Aug 28 2010
Phone Calls from Oceanspace
For those of us bludgeoned by the tyranny of an average week, running breakneck away from the hellhounds of time as they gnash their gnashing teeth at our heels, for those of us jumping, as if our panties were on fire, from email to twitter to face-book to television- perhaps too distracted to even notice flaming panties, there’s nothing quite like an H.F. radio phone patch to momentarily simplify a day.
Especially when the signal’s not all that good.
You shove the phone hard against one ear, plug up the free ear and squint. I don’t know what the squinting does for this process- it just seems to come with the game of dragging a voice out of the static.
This is no regular, let’s catch up on our personal gossip, phone call. You don’t get to interrupt or talk over each other, no overspeak just because what you have to say is so damn important you can’t possibly wait, allowed. It’s this strange thing of listening and responding appropriately, listening and responding appropriately- an activity becoming as mysterious and hard to find as a Brooder’s Whale.
And it is a conversation complete with it’s own vocalized punctuation.
OVER.
The Captain’s voice through the scratch and crack of a radio. Thirteen hundred miles away- from a hole of oceanspace- it stops the day. It gives me a five minute conversation boiled beautifully down to essential thoughts. I love you. I miss you. I respect you. Is there anything I can do for you? OVER.
The Kaisei has regained her satellite communication and a blog has appeared on her website. They watch for debris, they gather, they hope to date their findings- give a historical timeline to the waste, they name the crew. Technology has come back aboard and opened a viewing window into their days.
It’s good.

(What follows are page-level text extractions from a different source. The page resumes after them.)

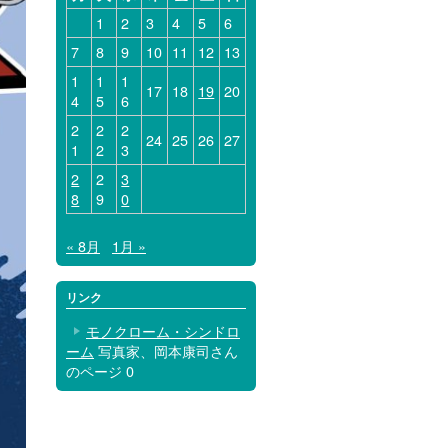
1
2
3
4
5
6
7
8
9
10
11
12
13
1
1
1
17
18
19
20
4
5
6
2
2
2
24
25
26
27
1
2
3
2
2
3
8
9
0
« 8月
1月 »
リンク
モノクローム・シンドロ
ーム
写真家、岡本康司さん
のページ 0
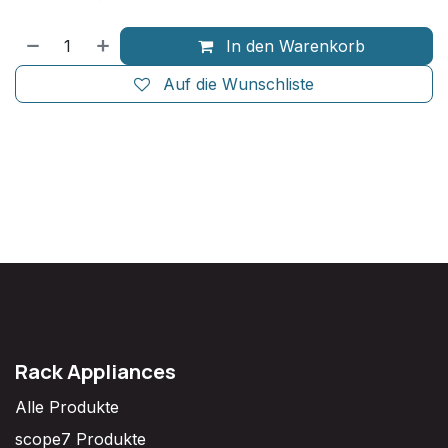
In den Warenkorb
Auf die Wunschliste
Rack Appliances
Alle Produkte
scope7 Produkte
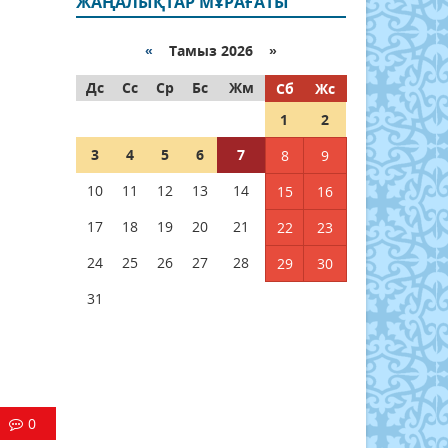
ЖАҢАЛЫҚТАР МҰРАҒАТЫ
«
Тамыз 2026 »
Дс
Сс
Ср
Бс
Жм
Сб
Жс
1
2
3
4
5
6
7
8
9
10
11
12
13
14
15
16
17
18
19
20
21
22
23
24
25
26
27
28
29
30
31
0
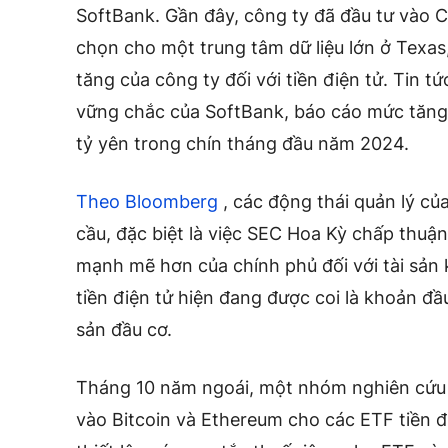
SoftBank. Gần đây, công ty đã đầu tư vào 
chọn cho một trung tâm dữ liệu lớn ở Texa
tăng của công ty đối với tiền điện tử. Tin tứ
vững chắc của SoftBank, báo cáo mức tăng 
tỷ yên trong chín tháng đầu năm 2024.
Theo Bloomberg
, các động thái quản lý c
cầu, đặc biệt là việc SEC Hoa Kỳ chấp thuận
mạnh mẽ hơn của chính phủ đối với tài sản k
tiền điện tử hiện đang được coi là khoản đầ
sản đầu cơ.
Tháng 10 năm ngoái, một nhóm nghiên cứu 
vào Bitcoin và Ethereum cho các ETF tiền đi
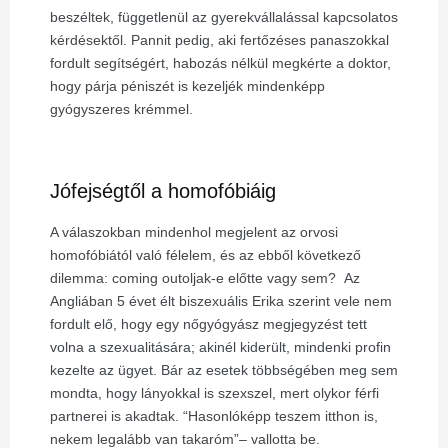
beszéltek, függetlenül az gyerekvállalással kapcsolatos
kérdésektől. Pannit pedig, aki fertőzéses panaszokkal
fordult segítségért, habozás nélkül megkérte a doktor,
hogy párja péniszét is kezeljék mindenképp
gyógyszeres krémmel.
Jófejségtől a homofóbiáig
A válaszokban mindenhol megjelent az orvosi
homofóbiától való félelem, és az ebből következő
dilemma: coming outoljak-e előtte vagy sem? Az
Angliában 5 évet élt biszexuális Erika szerint vele nem
fordult elő, hogy egy nőgyógyász megjegyzést tett
volna a szexualitására; akinél kiderült, mindenki profin
kezelte az ügyet. Bár az esetek többségében meg sem
mondta, hogy lányokkal is szexszel, mert olykor férfi
partnerei is akadtak. “Hasonlóképp teszem itthon is,
nekem legalább van takaróm”
–
vallotta be.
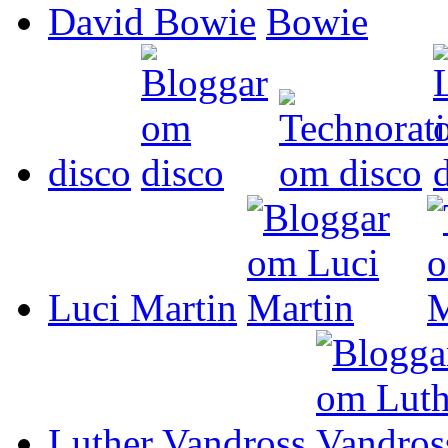
David Bowie
disco
Luci Martin
Luther Vandross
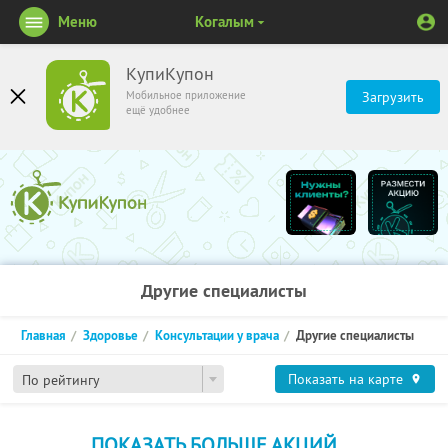
Меню
Когалым
КупиКупон
Мобильное приложение
Загрузить
ещё удобнее
Другие специалисты
Главная
Здоровье
Консультации у врача
Другие специалисты
Показать на карте
По рейтингу
ПОКАЗАТЬ БОЛЬШЕ АКЦИЙ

Good for the cause, good for the voyage and, yet, it’s not quite like grimacing your way through the radio noise to find that one familiar, that one essential voice. Not quite like the temporary cessation of all things rushed, harried, gnashed at by those damn time hell-hounds. A temporary cessation of what is our basic cultural norm- moving through distractions barely noticing that our ass is on fire.
I own an odd sense of gratitude to the Kaisei voyage. They pushed me into facing the little plague of plastic threatening so much of our planet. I’m grateful for that. I’m obliged to them for that. And then they gave me the chance to have the radio phone patch- the lovely, noisy, simple moments to wear a day down to its essence.
I love you. I respect you. I miss you. Is there anything I can do for you? OVER.
Thanks again to the Pacific Seafarer’s Net.